STEREO (1969) I had seen once before, many years ago. Along with CRIMES OF THE FUTURE it was filmed on a University of Toronto site in Scarborough, Ontario. My earlier viewing of the film had been on a poor-quality bootleg and I am pleased to report that not only does the film hold up to a 2nd viewing, the transfer is quite fine. The voice-over narration to the silent-shot black-and-white footage certainly lends some verisimilitude to the pseudo-documentary conceit of an experimental psych lab devoted to telepathy. Various colleagues of the para-psychologist Luther Stringfellow discuss his experiments and theories and how they bear out in a test group of young subjects apparently capable of various ESP abilities; we watch characters wander around alone or interact with each other individually or in small groups, and their strangeness (in particular one young vampirically-dressed man of rather odd visage) alternates between a sort of normal weirdness and something....else. Are they in fact gifted? Is the narration actually in sync with what we are seeing? Watch it and find out; uncommonly fascinating, if somewhat obtuse. Worthy of comparison with Greenaway's early pseudo-documentary shorts.
CRIMES OF THE FUTURE (1970) starts out stronger, more dynamic than its predecessor, STEREO and indeed throughout the film there is more of an emphasis on "action" though it is a weird, distanced, poorly choreographed sort of action that could almost be at home in "Dr. Who"; but on the whole the film is very similar to STEREO both thematically and cinematically, apart from the major obvious difference of color film. Like the previous film it was shot silent and makes use of voice-overs, and like STEREO it is an SF film about a fictional scientific institute, in this case dedicated to finding the cause of a worldwide plague that has killed off the majority of women.

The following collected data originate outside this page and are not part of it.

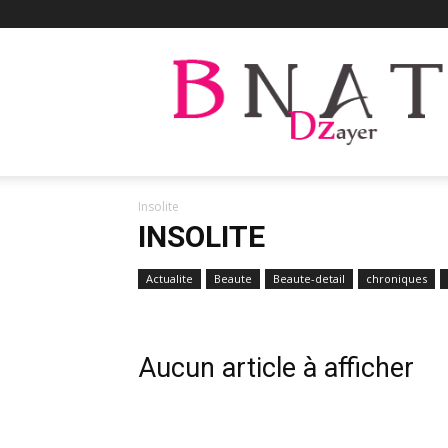
Bnat
Dzayer
Insolite
INSOLITE
Actualite
Beaute
Beaute-detail
chroniques
Aucun article à afficher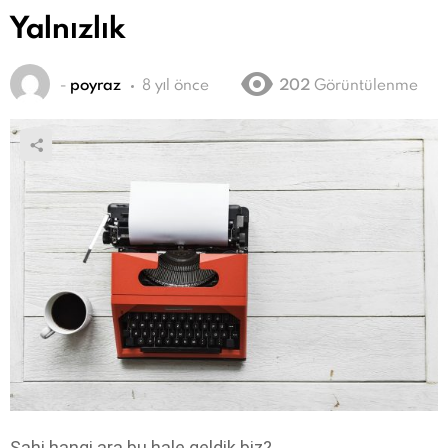
Yalnızlık
-
poyraz
8 yıl önce
202
Görüntülenme
Sahi hangi ara bu hale geldik biz?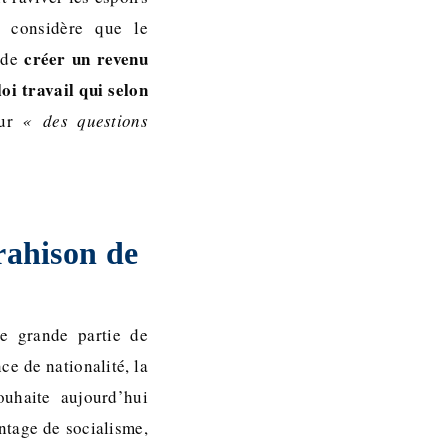
s considère que le
créer un revenu
i de
oi travail qui selon
sur
« des questions
rahison de
ne grande partie de
ce de nationalité, la
ouhaite aujourd’hui
ntage de socialisme,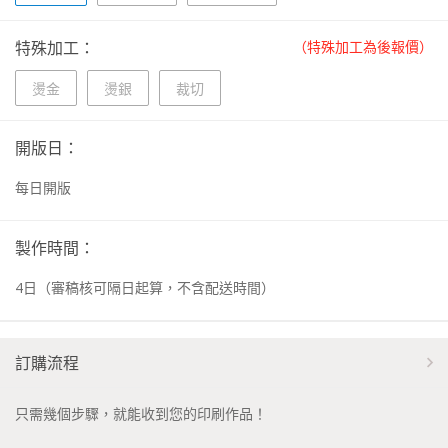
特殊加工：
（特殊加工為後報價）
燙金
燙銀
裁切
開版日：
每日開版
製作時間：
4
日
（審稿核可隔日起算，不含配送時間）
訂購流程
只需幾個步驟，就能收到您的印刷作品！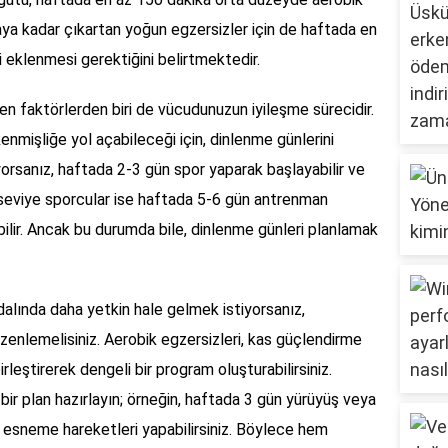
kaya kadar çıkartan yoğun egzersizler için de haftada en
 eklenmesi gerektiğini belirtmektedir.
n faktörlerden biri de vücudunuzun iyileşme sürecidir.
enmişliğe yol açabileceği için, dinlenme günlerini
orsanız, haftada 2-3 gün spor yaparak başlayabilir ve
eri seviye sporcular ise haftada 5-6 gün antrenman
ilir. Ancak bu durumda bile, dinlenme günleri planlamak
 dalında daha yetkin hale gelmek istiyorsanız,
enlemelisiniz. Aerobik egzersizleri, kas güçlendirme
rleştirerek dengeli bir program oluşturabilirsiniz.
 bir plan hazırlayın; örneğin, haftada 3 gün yürüyüş veya
n esneme hareketleri yapabilirsiniz. Böylece hem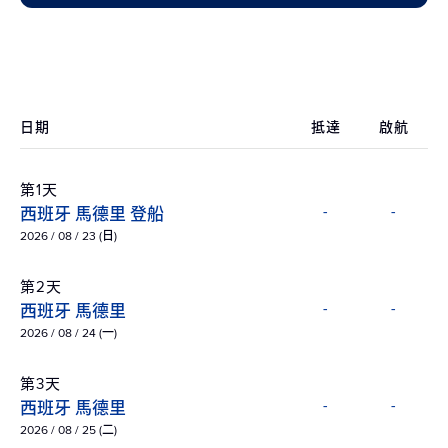
日期
抵達
啟航
第1天
西班牙 馬德里 登船
-
-
2026 / 08 / 23 (日)
第2天
西班牙 馬德里
-
-
2026 / 08 / 24 (一)
第3天
西班牙 馬德里
-
-
2026 / 08 / 25 (二)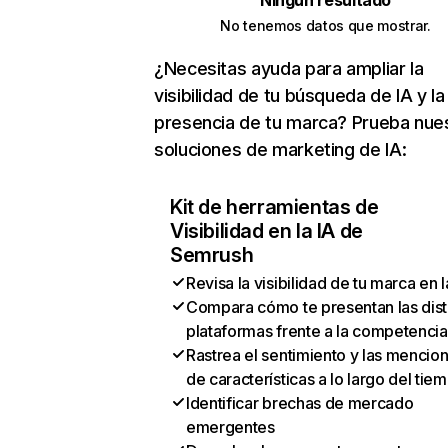
Ningún resultado
No tenemos datos que mostrar.
¿Necesitas ayuda para ampliar la
visibilidad de tu búsqueda de IA y la
presencia de tu marca? Prueba nue
soluciones de marketing de IA:
Kit de herramientas de
Visibilidad en la IA de
Semrush
Revisa la visibilidad de tu marca en l
Compara cómo te presentan las dist
plataformas frente a la competencia
Rastrea el sentimiento y las mencio
de características a lo largo del tie
Identificar brechas de mercado
emergentes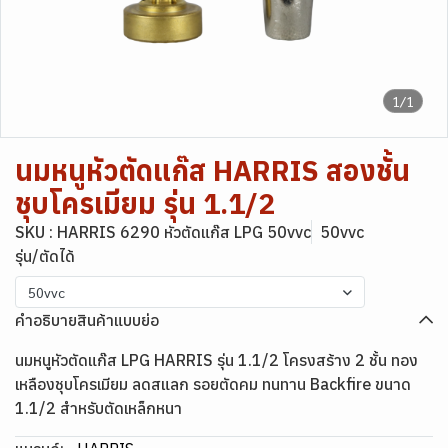
1/1
นมหนูหัวตัดแก๊ส HARRIS สองชั้น
ชุบโครเมียม รุ่น 1.1/2
SKU : HARRIS 6290 หัวตัดแก๊ส LPG 50vvc
50vvc
รุ่น/ตัดได้
50vvc
คำอธิบายสินค้าแบบย่อ
นมหนูหัวตัดแก๊ส LPG HARRIS รุ่น 1.1/2 โครงสร้าง 2 ชั้น ทอง
เหลืองชุบโครเมียม ลดสแลก รอยตัดคม ทนทาน Backfire ขนาด
1.1/2 สำหรับตัดเหล็กหนา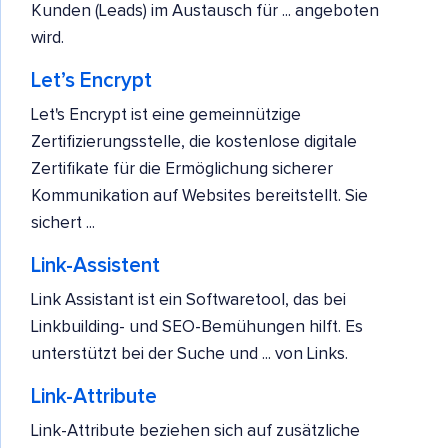
Kunden (Leads) im Austausch für ... angeboten
wird.
Let’s Encrypt
Let's Encrypt ist eine gemeinnützige
Zertifizierungsstelle, die kostenlose digitale
Zertifikate für die Ermöglichung sicherer
Kommunikation auf Websites bereitstellt. Sie
sichert ...
Link-Assistent
Link Assistant ist ein Softwaretool, das bei
Linkbuilding- und SEO-Bemühungen hilft. Es
unterstützt bei der Suche und ... von Links.
Link-Attribute
Link-Attribute beziehen sich auf zusätzliche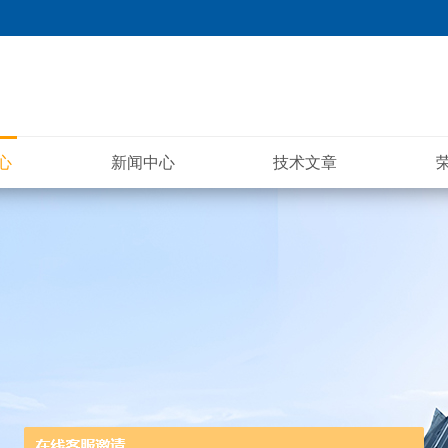
心
新闻中心
技术文章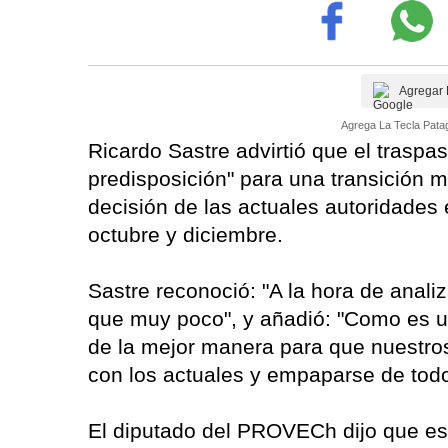
Agregar 
Agrega La Tecla Patag
Ricardo Sastre advirtió que el tras
predisposición" para una transición 
decisión de las actuales autoridades 
octubre y diciembre.
Sastre reconoció: "A la hora de analiz
que muy poco", y añadió: "Como es u
de la mejor manera para que nuestros
con los actuales y empaparse de todo
El diputado del PROVECh dijo que est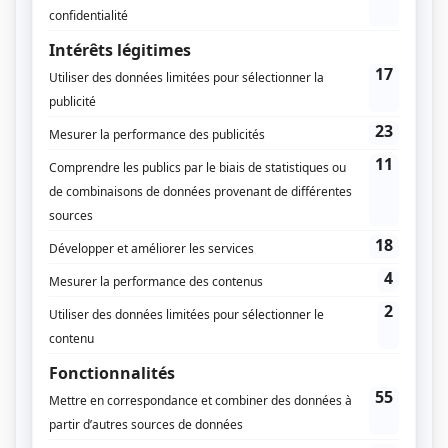
améliorer votre condition physique et votre
performance en vous donnant des conseils et des
exercices spécifiques adaptés à la fois à votre corps
et à votre sport.
Il peut également diagnostiquer et
traiter des blessures musculo-squelettiques et vous
aider à vous en remettre rapidement / en toute
sécurité.
4 / Comment devenir kiné du sport ?
🎓 Pour devenir kiné du sport, vous devez avoir
une formation dans le domaine de la
kinésithérapie, puis compléter votre formation en
suivant une spécialisation en kinésithérapie du
sport.
Cette spécialisation se fait soit par un cursus
universitaire, soit par une formation spécifique
proposée par des organismes privés.
Une fois la formation terminée, vous devez obtenir
une certification en tant que kiné du sport et vous
inscrire auprès de votre ordre régional des
kinésithérapeutes.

Also starring as he did in the previous film is Ronald Mlodzik, who seems to perfectly convey a 60s Mod vision of an otherworldly character, in this case (apparently) a journalist -- or perhaps a physician/scientist, Adrian Tripod, doing a story -- or studying patients at an institute -- somewhere -- afflicted with this strange disease/plague/virus but not yet dead. Like the earlier film it has an unseen (apparently dead in this case) mastermind scientist character, called Antoine Rouge, who may in fact be responsible for the plague and who may also be reborn in another body. This was an extraordinarily dense and difficult work which I can only scratch the surface of on one viewing; I don't know how much I liked it, but I was awfully impressed at the intellect behind it; like Cronenberg's first feature, it bears comparison with the early works of Peter Greenaway.
All in all then, this is a must-buy for any fans of Cronenberg, or I would think, experimental cinema and the more cerebral/literary end of science fiction on film."